Tournament information
- Venue: Crondon Park GC
- Location: Stock, Essex
- Country: England
- Established: 2008
- Organisation(s): PDC
- Format: Legs
- Prize fund: £189,000 (2009)
- Month(s) Played: September/October
- Final Year: 2013

Final champion(s)
- Phil Taylor

= Championship League Darts =

Championship League was a PDC darts tournament that used a league and legs format similar to the Premier League but offered the top players outside the top 8 in the PDC Order of Merit a chance to compete for the championship. It was the first ever darts tournament to be solely broadcast on and funded by Internet distribution.
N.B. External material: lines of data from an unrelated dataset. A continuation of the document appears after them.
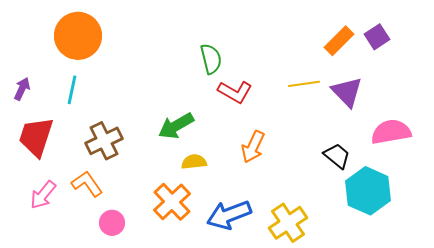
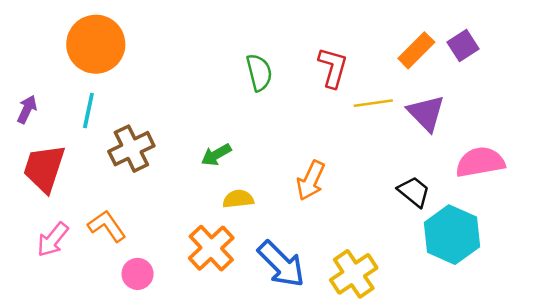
red L-shape: (235, 92) -> (333, 68), moved, turned -104
green arrow: (176, 126) -> (216, 155), size x0.7
brown cross: (104, 141) -> (131, 149), moved
blue arrow: (229, 215) -> (281, 264), turned -114

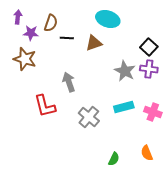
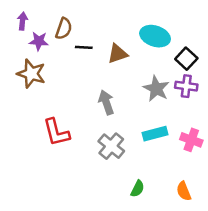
cyan ellipse: (108, 19) -> (155, 36), moved
gray arrow: (69, 82) -> (106, 102), moved
green semicircle: (114, 159) -> (138, 189), moved

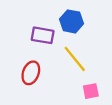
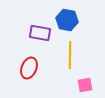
yellow line: (75, 59) -> (70, 55), turned 40

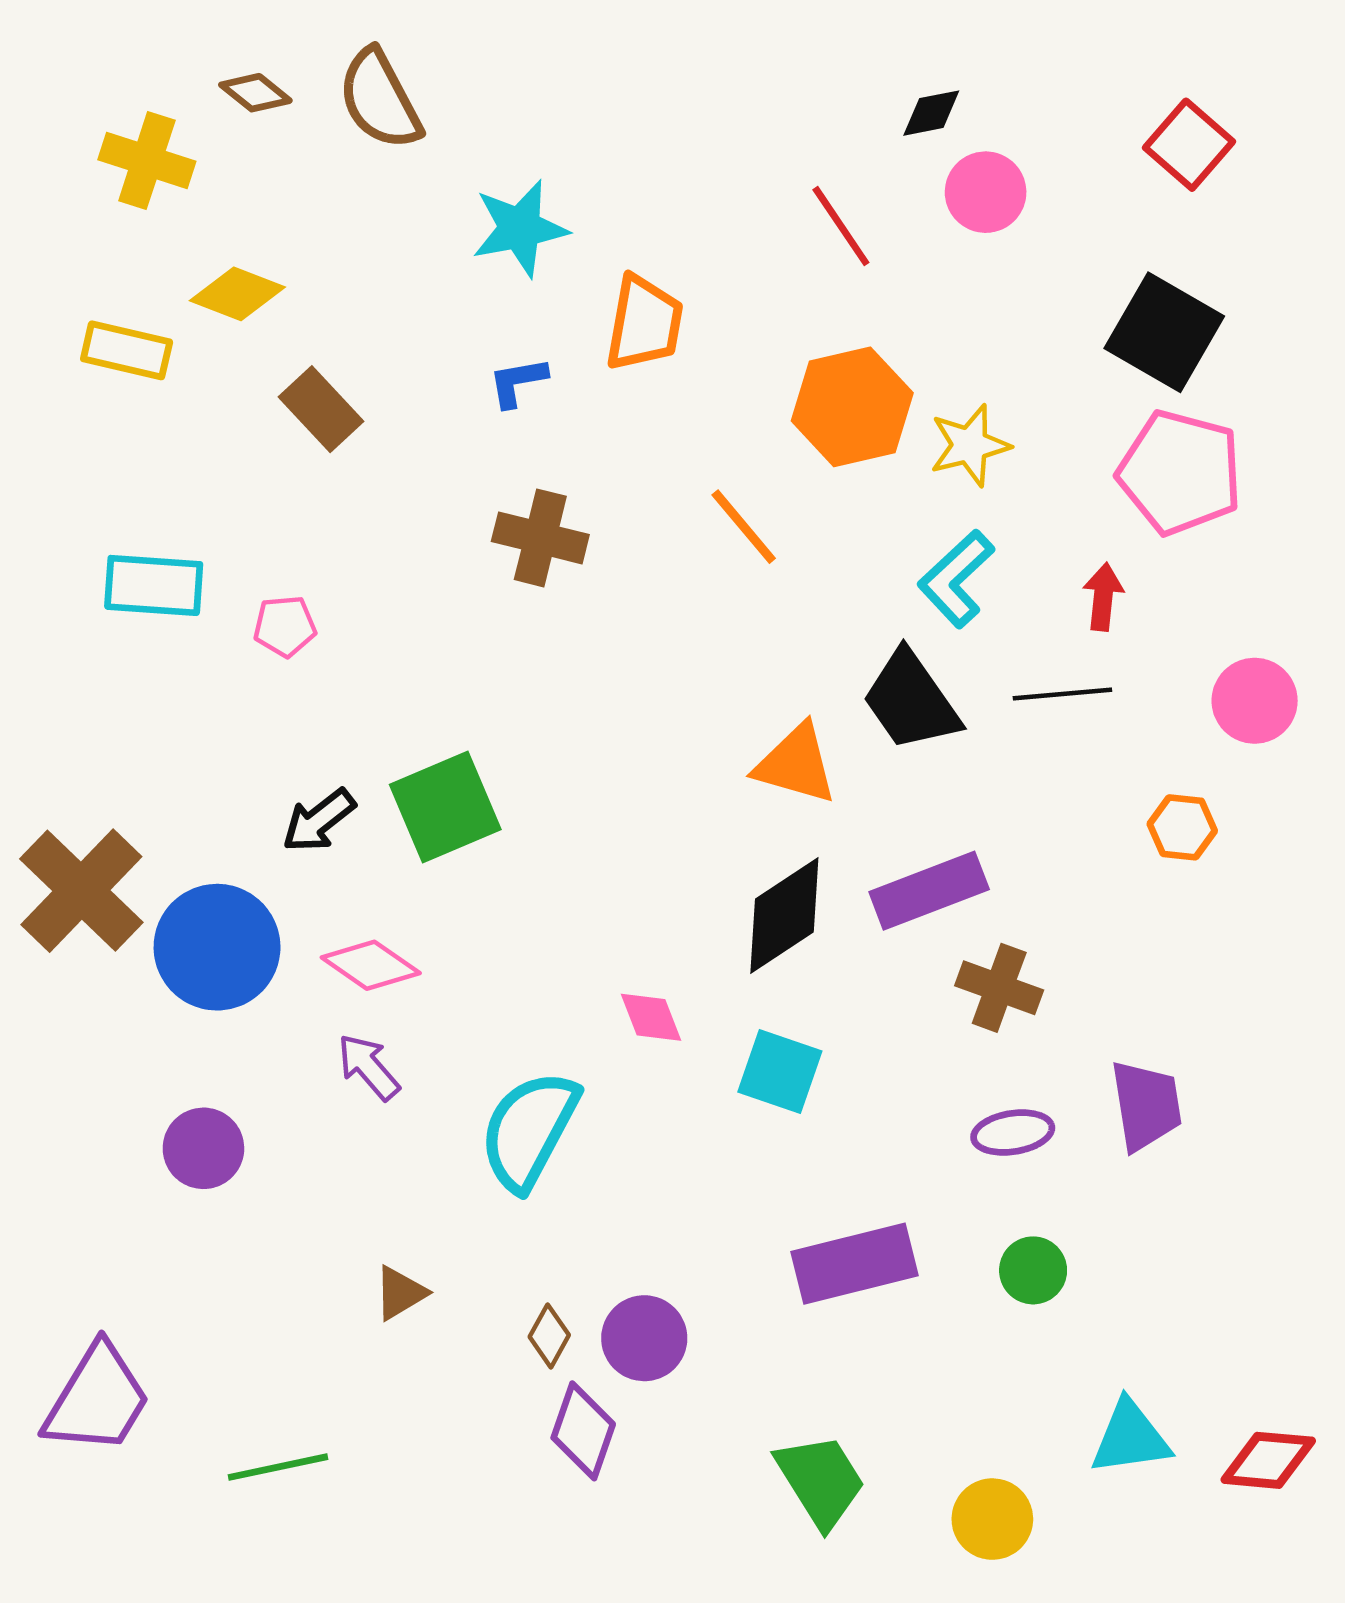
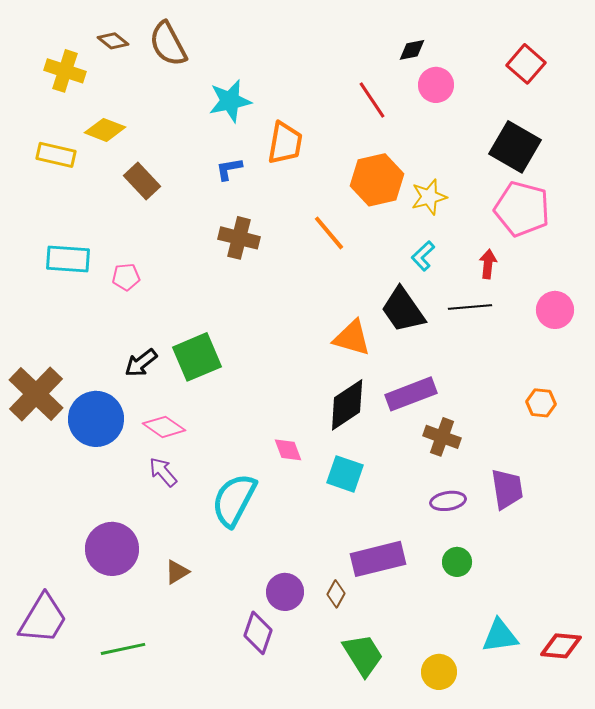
cyan L-shape: (956, 579) -> (423, 256), size x0.7
orange hexagon: (1182, 827) -> (541, 403), moved
purple circle: (203, 1148) -> (112, 549), moved, size x1.5
brown diamond: (549, 1336) -> (336, 594), moved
The tournament was first announced on the official PDC website in mid-April under the name 'Championship of Darts'. It took place throughout September and October and featured a field of 29 players. The inaugural championship – the 2008 Championship League Darts – was held at the Crondon Park Golf Club in Essex and featured a prize fund of £189,000 and a place in the Grand Slam of Darts for the winner. Phil Taylor won the inaugural championship.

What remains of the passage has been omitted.